-- Opening Marker --

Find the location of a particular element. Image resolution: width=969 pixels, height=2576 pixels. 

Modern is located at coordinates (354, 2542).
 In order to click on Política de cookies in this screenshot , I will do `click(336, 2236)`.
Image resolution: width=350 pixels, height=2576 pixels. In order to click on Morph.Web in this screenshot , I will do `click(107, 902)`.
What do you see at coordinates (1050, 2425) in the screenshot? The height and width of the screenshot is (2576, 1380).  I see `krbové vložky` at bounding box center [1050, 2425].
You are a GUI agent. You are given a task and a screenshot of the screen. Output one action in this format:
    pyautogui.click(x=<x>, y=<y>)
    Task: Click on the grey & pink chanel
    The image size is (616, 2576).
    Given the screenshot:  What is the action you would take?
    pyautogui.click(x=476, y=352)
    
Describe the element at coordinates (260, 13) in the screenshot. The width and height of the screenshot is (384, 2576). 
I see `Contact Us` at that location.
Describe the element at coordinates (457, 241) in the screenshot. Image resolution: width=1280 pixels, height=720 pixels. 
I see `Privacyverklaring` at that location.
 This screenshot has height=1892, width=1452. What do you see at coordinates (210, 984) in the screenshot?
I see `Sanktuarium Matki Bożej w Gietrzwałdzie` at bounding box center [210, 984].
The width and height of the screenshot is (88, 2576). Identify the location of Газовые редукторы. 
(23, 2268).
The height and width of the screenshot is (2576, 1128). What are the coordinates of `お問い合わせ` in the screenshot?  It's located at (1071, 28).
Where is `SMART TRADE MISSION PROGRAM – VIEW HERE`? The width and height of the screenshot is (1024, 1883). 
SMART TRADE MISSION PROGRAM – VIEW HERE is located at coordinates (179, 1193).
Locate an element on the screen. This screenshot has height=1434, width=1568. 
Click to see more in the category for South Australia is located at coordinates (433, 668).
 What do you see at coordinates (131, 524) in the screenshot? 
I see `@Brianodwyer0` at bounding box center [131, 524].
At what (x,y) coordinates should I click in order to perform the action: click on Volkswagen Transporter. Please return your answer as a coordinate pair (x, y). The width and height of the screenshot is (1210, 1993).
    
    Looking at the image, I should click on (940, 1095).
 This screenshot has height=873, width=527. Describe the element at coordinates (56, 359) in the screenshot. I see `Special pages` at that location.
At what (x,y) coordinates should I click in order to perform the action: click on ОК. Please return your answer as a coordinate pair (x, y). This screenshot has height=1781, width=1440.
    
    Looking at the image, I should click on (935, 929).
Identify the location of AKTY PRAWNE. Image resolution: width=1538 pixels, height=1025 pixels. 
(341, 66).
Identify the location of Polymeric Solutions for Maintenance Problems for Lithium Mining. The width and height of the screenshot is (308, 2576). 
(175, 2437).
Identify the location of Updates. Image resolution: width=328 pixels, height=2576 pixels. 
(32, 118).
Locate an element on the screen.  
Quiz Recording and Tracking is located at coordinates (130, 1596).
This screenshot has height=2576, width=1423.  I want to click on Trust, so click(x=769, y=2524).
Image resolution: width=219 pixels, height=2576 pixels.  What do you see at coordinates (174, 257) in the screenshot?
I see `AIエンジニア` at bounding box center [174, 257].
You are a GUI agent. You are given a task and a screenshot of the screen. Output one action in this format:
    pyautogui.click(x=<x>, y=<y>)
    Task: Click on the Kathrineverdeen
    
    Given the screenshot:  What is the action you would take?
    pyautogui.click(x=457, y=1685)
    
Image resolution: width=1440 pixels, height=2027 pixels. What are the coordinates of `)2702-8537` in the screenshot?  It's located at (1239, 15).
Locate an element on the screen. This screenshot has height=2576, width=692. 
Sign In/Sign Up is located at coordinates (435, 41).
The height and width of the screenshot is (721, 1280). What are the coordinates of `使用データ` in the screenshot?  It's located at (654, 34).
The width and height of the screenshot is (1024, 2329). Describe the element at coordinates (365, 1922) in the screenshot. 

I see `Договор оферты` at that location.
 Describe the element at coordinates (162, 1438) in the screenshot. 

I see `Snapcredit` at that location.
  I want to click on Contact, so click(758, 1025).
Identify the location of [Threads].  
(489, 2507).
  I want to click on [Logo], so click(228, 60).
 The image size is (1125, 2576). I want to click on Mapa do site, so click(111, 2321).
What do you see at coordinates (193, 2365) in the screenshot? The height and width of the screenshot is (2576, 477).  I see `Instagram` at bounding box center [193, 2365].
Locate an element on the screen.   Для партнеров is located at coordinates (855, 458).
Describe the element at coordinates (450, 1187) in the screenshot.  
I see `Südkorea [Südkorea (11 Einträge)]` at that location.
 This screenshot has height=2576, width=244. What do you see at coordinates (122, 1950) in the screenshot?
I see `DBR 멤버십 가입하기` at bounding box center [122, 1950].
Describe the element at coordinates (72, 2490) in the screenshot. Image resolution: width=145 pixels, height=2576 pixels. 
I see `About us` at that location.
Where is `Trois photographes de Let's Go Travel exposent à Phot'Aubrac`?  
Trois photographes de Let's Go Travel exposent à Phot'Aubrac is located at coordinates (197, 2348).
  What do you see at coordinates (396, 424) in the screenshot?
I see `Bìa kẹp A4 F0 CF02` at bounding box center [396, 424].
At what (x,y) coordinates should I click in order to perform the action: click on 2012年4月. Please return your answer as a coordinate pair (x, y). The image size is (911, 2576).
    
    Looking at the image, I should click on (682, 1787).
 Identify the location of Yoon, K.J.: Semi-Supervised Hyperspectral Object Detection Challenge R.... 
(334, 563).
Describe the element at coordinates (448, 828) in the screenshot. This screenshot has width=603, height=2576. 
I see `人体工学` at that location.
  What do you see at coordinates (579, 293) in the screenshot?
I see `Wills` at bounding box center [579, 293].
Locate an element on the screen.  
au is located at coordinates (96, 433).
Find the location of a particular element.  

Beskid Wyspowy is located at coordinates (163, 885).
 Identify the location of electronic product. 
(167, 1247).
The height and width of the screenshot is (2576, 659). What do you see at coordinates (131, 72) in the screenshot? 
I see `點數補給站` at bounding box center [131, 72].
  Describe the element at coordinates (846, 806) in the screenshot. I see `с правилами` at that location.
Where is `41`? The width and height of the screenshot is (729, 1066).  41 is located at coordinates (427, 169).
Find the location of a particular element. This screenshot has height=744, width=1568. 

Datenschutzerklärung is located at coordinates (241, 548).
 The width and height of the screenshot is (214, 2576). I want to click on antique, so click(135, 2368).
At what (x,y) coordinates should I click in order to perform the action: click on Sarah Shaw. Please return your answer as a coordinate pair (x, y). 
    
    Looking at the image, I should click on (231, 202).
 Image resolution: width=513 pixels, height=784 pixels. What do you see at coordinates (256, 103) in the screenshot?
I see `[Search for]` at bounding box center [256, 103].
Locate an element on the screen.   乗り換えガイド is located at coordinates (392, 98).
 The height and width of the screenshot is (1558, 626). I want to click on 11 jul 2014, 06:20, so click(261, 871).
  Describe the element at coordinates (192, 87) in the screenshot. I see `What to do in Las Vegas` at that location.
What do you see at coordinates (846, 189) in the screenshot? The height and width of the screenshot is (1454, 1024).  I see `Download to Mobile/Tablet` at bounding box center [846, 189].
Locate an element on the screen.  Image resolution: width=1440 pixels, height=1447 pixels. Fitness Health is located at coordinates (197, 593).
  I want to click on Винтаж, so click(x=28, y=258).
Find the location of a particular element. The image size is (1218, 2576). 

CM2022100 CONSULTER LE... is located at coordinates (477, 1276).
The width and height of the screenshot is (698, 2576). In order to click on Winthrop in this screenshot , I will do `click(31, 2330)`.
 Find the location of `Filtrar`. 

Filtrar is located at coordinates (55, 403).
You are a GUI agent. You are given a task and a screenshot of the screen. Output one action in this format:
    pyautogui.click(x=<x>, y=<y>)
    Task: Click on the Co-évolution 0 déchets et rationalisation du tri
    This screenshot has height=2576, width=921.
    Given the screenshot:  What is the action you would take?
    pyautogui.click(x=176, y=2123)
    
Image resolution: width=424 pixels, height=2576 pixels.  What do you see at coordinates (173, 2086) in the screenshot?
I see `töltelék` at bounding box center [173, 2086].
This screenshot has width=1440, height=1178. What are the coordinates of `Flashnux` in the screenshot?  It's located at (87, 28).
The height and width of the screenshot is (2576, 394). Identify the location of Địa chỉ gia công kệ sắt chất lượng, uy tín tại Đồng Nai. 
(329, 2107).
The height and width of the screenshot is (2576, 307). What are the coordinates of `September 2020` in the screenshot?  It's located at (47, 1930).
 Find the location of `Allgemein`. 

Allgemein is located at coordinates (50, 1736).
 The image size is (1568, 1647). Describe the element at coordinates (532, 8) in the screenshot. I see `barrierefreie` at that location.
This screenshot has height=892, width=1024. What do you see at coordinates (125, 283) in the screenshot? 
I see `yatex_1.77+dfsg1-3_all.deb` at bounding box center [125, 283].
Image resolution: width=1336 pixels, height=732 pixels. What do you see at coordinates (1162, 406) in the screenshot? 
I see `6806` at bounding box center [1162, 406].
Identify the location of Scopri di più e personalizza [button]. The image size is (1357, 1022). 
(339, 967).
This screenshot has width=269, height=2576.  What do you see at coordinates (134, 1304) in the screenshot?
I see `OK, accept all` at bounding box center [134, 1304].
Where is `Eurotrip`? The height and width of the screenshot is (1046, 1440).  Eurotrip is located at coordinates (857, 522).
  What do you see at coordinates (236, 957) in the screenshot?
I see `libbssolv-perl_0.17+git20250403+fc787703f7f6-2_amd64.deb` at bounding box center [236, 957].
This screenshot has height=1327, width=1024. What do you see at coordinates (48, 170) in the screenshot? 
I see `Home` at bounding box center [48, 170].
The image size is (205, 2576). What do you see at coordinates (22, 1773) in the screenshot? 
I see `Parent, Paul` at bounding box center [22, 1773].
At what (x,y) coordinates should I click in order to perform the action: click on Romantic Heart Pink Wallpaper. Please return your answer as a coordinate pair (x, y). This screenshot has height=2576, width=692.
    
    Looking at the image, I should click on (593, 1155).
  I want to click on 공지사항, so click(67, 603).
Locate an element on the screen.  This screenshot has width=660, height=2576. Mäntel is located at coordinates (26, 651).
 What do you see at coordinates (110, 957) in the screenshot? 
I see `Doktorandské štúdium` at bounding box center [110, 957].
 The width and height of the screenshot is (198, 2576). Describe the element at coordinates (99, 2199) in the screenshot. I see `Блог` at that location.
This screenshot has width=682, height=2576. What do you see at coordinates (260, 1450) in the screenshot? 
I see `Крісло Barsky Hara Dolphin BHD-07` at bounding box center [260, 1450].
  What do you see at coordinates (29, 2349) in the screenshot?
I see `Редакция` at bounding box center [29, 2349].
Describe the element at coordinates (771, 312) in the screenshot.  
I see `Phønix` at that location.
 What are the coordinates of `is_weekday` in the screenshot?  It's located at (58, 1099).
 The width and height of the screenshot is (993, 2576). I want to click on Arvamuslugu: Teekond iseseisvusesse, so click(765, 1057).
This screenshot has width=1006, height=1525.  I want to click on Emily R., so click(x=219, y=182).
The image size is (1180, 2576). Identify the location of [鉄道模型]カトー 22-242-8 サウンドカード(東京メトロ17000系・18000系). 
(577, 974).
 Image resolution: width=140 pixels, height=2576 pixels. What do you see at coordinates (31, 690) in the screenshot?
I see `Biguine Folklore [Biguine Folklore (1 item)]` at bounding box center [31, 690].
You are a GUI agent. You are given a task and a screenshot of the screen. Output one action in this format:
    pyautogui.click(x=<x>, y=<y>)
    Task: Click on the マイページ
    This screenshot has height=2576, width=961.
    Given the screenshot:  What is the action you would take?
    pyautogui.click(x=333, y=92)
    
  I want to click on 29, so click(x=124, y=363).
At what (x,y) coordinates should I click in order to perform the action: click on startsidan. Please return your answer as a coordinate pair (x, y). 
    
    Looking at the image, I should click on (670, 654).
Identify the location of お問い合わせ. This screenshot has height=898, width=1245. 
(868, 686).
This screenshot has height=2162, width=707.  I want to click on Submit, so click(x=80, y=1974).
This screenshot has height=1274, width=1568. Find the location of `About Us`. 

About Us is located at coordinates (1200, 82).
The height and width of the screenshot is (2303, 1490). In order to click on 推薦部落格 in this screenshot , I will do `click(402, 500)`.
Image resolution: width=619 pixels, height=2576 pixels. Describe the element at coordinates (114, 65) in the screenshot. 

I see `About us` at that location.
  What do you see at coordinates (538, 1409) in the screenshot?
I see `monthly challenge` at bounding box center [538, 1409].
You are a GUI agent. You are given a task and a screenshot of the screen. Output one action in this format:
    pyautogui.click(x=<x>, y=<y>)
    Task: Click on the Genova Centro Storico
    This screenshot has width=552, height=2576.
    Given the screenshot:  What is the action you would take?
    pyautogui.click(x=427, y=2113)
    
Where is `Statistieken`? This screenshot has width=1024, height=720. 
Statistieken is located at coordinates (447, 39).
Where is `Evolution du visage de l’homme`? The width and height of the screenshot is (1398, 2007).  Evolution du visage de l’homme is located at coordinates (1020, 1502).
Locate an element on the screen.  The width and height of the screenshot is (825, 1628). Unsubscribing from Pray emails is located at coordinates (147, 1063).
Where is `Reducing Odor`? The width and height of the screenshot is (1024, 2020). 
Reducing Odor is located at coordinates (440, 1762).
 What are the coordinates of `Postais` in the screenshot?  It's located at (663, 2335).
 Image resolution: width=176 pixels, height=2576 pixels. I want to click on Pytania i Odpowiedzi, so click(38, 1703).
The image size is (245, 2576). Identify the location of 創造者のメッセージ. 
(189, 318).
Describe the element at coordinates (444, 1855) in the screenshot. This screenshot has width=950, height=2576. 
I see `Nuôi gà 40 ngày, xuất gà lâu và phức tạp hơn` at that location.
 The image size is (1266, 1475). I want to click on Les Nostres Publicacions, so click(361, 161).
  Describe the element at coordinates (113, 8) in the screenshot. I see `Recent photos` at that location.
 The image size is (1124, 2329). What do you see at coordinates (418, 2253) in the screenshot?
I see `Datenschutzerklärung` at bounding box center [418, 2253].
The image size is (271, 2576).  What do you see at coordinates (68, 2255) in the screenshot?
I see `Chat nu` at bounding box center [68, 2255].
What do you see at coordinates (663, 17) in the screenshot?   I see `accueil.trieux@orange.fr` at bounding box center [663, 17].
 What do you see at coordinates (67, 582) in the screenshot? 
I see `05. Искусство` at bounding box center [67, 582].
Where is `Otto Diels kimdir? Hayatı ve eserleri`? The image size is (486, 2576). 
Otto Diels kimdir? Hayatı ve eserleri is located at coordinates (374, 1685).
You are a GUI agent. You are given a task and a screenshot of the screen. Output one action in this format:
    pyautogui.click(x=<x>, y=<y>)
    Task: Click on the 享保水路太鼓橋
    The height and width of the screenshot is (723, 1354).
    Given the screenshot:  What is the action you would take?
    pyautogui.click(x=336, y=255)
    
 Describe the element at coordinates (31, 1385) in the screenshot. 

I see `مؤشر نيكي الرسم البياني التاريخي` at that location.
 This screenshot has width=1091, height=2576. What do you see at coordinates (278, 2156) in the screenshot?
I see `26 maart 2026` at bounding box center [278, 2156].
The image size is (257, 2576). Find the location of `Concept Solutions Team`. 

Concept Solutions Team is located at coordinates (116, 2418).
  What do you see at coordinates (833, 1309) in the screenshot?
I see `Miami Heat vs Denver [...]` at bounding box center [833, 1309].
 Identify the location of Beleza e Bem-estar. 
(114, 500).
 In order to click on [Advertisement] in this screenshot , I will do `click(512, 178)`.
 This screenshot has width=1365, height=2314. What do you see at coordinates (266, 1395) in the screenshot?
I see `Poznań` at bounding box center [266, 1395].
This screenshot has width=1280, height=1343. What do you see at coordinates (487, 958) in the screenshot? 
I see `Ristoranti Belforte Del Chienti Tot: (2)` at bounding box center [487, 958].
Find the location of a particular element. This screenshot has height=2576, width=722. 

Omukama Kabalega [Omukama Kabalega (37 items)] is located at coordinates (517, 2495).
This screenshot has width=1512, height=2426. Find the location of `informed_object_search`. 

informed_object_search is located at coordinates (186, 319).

-- Closing Marker --

WORK INSTRUCTION:
The lines from the start of the entries above through the line containing "The image size is (616, 2576)." are the ones to return, please; copy them exactly and include both ends.

TASK RESULT:
Find the location of a particular element. Image resolution: width=969 pixels, height=2576 pixels. 

Modern is located at coordinates (354, 2542).
 In order to click on Política de cookies in this screenshot , I will do `click(336, 2236)`.
Image resolution: width=350 pixels, height=2576 pixels. In order to click on Morph.Web in this screenshot , I will do `click(107, 902)`.
What do you see at coordinates (1050, 2425) in the screenshot? The height and width of the screenshot is (2576, 1380).  I see `krbové vložky` at bounding box center [1050, 2425].
You are a GUI agent. You are given a task and a screenshot of the screen. Output one action in this format:
    pyautogui.click(x=<x>, y=<y>)
    Task: Click on the grey & pink chanel
    The image size is (616, 2576).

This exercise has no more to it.